Find a vector of magnitude 18 which is perpendicular to both the vectors 4i^-j^-3^ and -2i^+j^-2k^.

To find a vector that is perpendicular to both the given vectors, we can take their cross product.

Let A = 4i - j - 3k and B = -2i + j - 2k.

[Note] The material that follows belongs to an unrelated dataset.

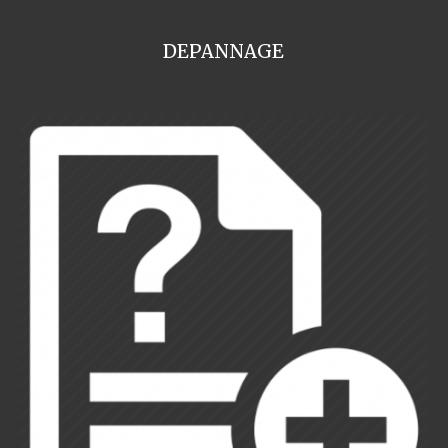
DEPANNAGE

A x B = (Ai, Aj, Ak) x (Bi, Bj, Bk) = (Aj * Bk - Ak * Bj, Ak * Bi - Ai * Bk, Ai * Bj - Aj * Bi) = ((-1 * -2) - (-3 * 1), (-3 * -2) - (4 * -2), (4 * 1) - (-1 * -2)) = (2 - (-3), 6 - (-8), 4 - 2)

A x B = (5, 14, 2)

Now, we need to find a vector with magnitude 18 in the direction of the cross product.

First, let's find the magnitude of the cross product.

|A x B| = sqrt(5² + 14² + 2²) = sqrt(25 + 196 + 4) = sqrt(225)

|A x B| = 15

Now, let's find the unit vector in the direction of the cross product.

u = (5/15, 14/15, 2/15)

Finally, let's scale the unit vector to have a magnitude of 18.

v = 18 * u = (18 * 5/15, 18 * 14/15, 18 * 2/15) = (6, 16.8, 2.4)

So the vector with magnitude 18 that is perpendicular to both the given vectors is 6i + 16.8j + 2.4k.